Shortly before a RLDF policy call in July 2017, Louisiana Solicitor General Liz Murrill emailed RLDF to add an item to the agenda — a letter requesting the Health and Human Services Department give attorneys general the authority to investigate complaints of Medicaid fraud by beneficiaries. Seven Republican attorneys general ultimately signed the letter, which was sent in September.

Records show RLDF held at least seven policy conference calls with senior officials in attorneys general’s offices between June and November. Emails about four of the calls mentioned the Briefing Room.

MapLight and The Intercept found references to RLDF policy calls in emails provided by the Nebraska, Arizona, and Ohio attorneys general’s offices. The Nebraska and Arizona attorneys general’s offices rejected requests for any Briefing Room materials referenced in emails received by their officials, on the grounds that the files were not produced by their offices and were posted to a third-party website.

The Nebraska office notably declined to release copies of documents mentioned in a May 2017 email, received by the attorney general’s chief of staff, where RAGA’s policy director told state officials that new items had been added to the Briefing Room and provided them with direct links for each document.

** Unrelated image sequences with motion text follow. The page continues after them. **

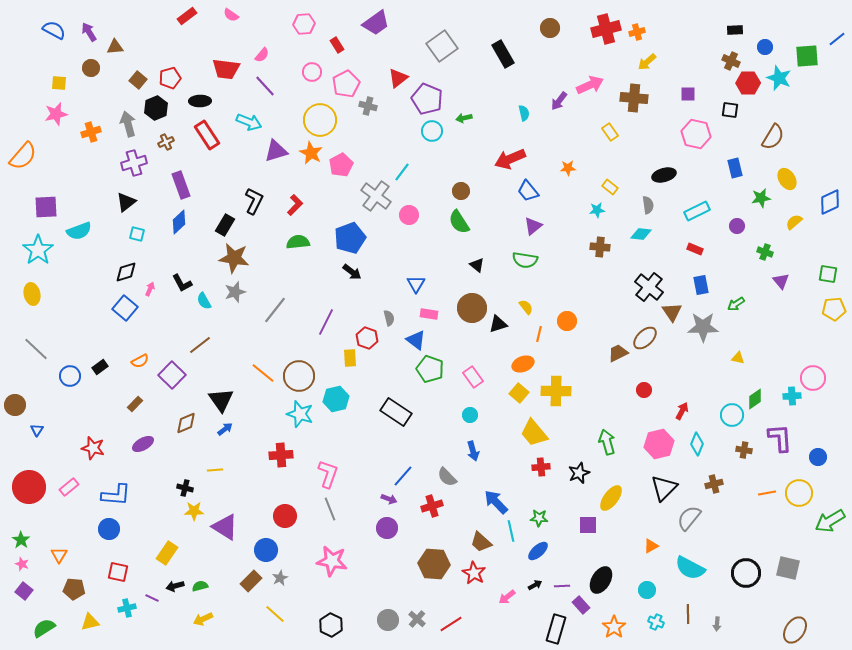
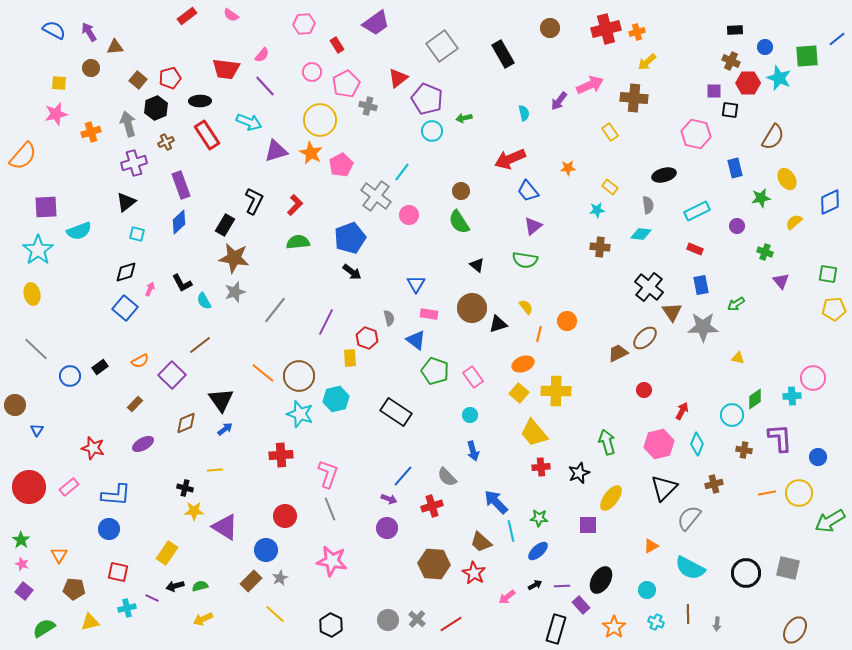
purple square at (688, 94): moved 26 px right, 3 px up
green pentagon at (430, 369): moved 5 px right, 2 px down
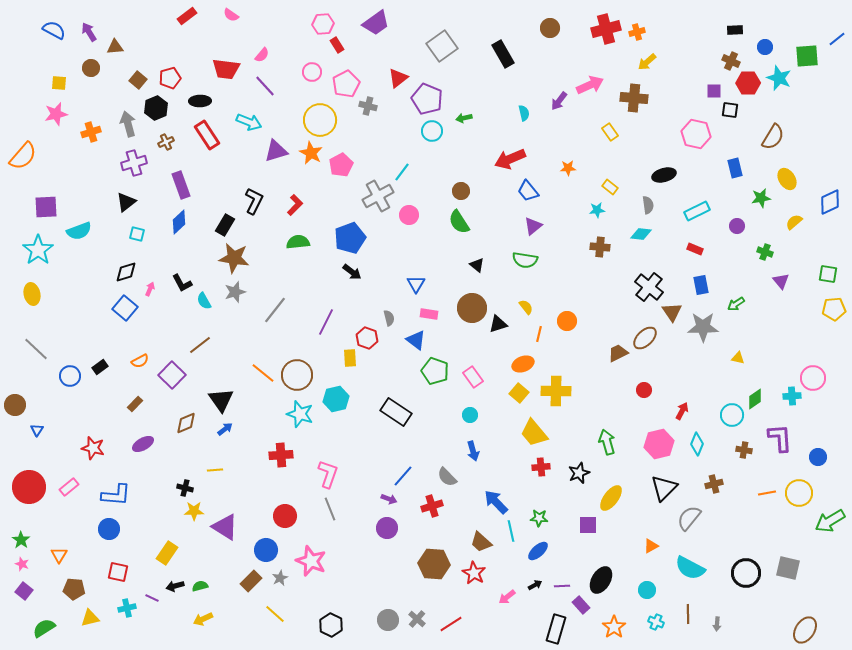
pink hexagon at (304, 24): moved 19 px right
gray cross at (376, 196): moved 2 px right; rotated 24 degrees clockwise
brown circle at (299, 376): moved 2 px left, 1 px up
pink star at (332, 561): moved 21 px left; rotated 12 degrees clockwise
yellow triangle at (90, 622): moved 4 px up
brown ellipse at (795, 630): moved 10 px right
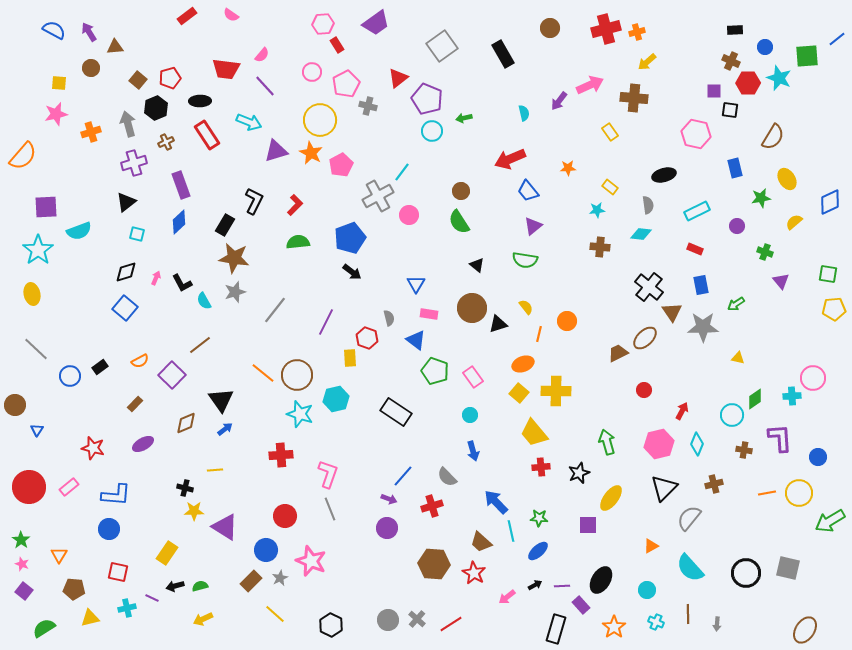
pink arrow at (150, 289): moved 6 px right, 11 px up
cyan semicircle at (690, 568): rotated 20 degrees clockwise
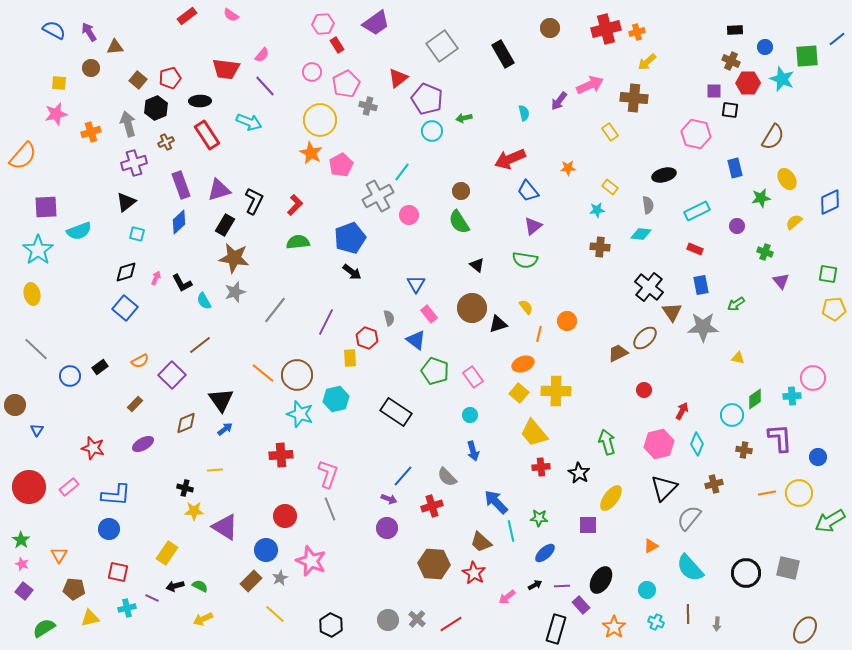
cyan star at (779, 78): moved 3 px right, 1 px down
purple triangle at (276, 151): moved 57 px left, 39 px down
pink rectangle at (429, 314): rotated 42 degrees clockwise
black star at (579, 473): rotated 20 degrees counterclockwise
blue ellipse at (538, 551): moved 7 px right, 2 px down
green semicircle at (200, 586): rotated 42 degrees clockwise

Dan Tierney, a spokesperson for Ohio Attorney General Mike DeWine, said the office would not provide copies of materials posted to the Briefing Room because the bulletin board “is not operated by our office. Our staff generally neither accesses it, prints/saves copies of its content to place in our office records, nor uploads any documents to it.” Tierney added that “campaign organizations are separate from our public office and are generally not subject to the Ohio Public Records Act.”

“A Really Troubling Development”

“I think it’s a really troubling development,” said Anne Weismann, a lawyer for the watchdog Citizens for Responsibility and Ethics in Washington. “I think we’re seeing more and more how, at the federal and state level, public officials are trying to use new technologies to avoid responsibilities under record keeping and disclosure laws.”

The increasing secrecy around RAGA communications comes as RLDF has coordinated efforts to roll back federal regulations closely with the current administration, creating an organization of state officials to work with the White House.

Annie Donaldson, a special counsel to President Donald Trump and the chief of staff to the Office of White House Counsel, traveled to an RLDF conference in May in Charleston, South Carolina, ethics records show. RAGA paid more than $75,000 to host events at Trump family properties last year, including a dinner at Mar-a-Lago, the Palm Beach resort and golf club where the president has spent 52 days since taking office.

This story is a collaboration between The Intercept and MapLight, a nonpartisan research organization that tracks money’s influence on politics.